• [WHAT TO PRODUCE] Write out the line that contains "About (588, 48)", then every following line to the end of the records below, with no other lines and no changes.
───── DATA SHOWN
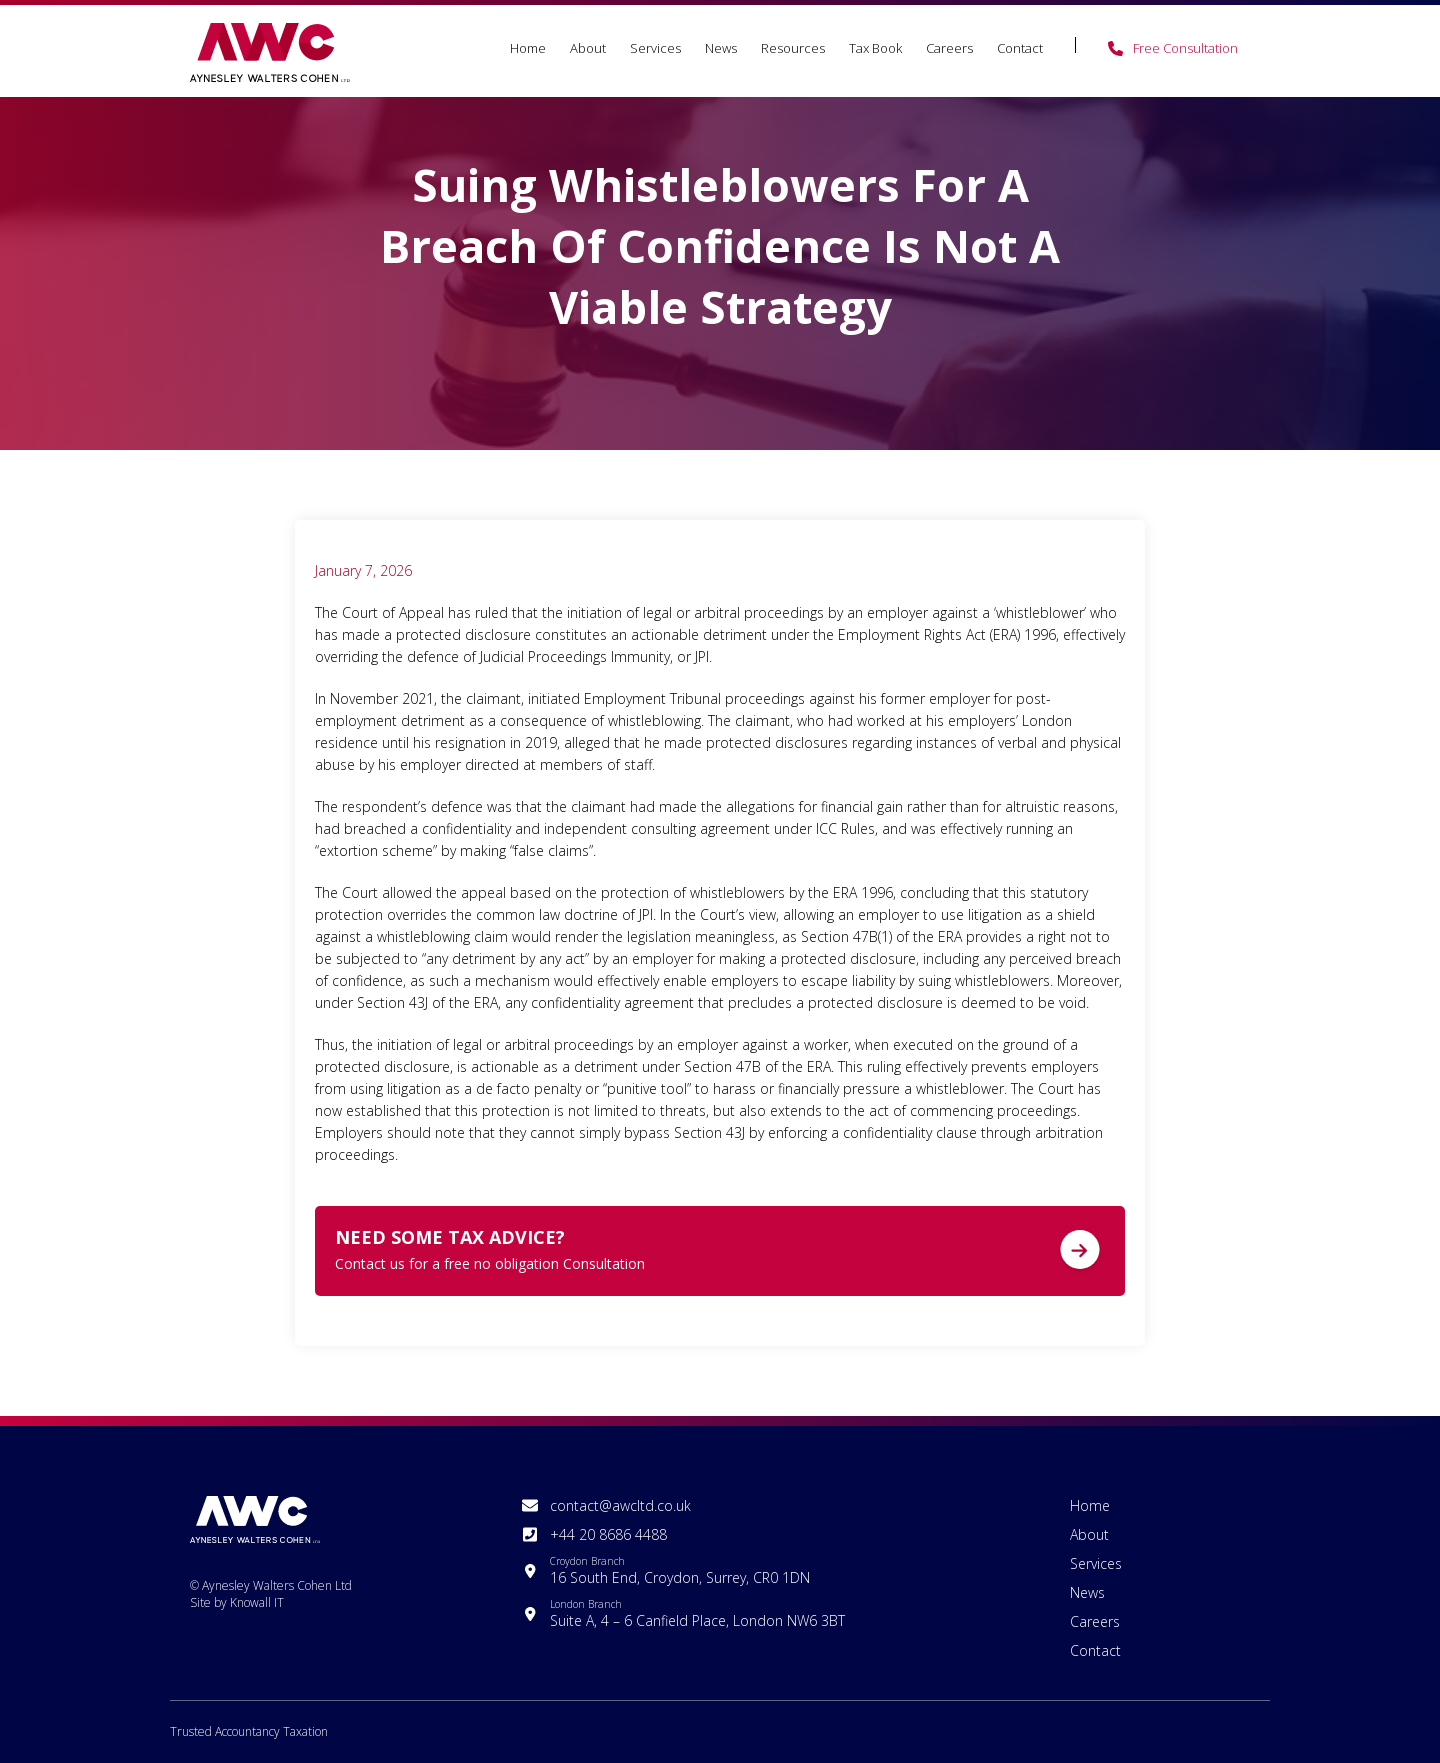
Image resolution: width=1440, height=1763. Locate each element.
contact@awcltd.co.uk (620, 1505)
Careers (949, 48)
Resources (793, 48)
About (588, 48)
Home (528, 48)
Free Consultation (1185, 48)
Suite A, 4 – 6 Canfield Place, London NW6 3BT (697, 1613)
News (721, 48)
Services (655, 48)
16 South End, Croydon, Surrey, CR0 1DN (680, 1570)
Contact (1020, 48)
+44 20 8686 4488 (608, 1534)
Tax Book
──────────
• [TASK OUTPUT]
About (588, 48)
Home (528, 48)
Free Consultation (1185, 48)
Suite A, 4 – 6 Canfield Place, London NW6 3BT (697, 1613)
News (721, 48)
Services (655, 48)
16 South End, Croydon, Surrey, CR0 1DN (680, 1570)
Contact (1020, 48)
+44 20 8686 4488 (608, 1534)
Tax Book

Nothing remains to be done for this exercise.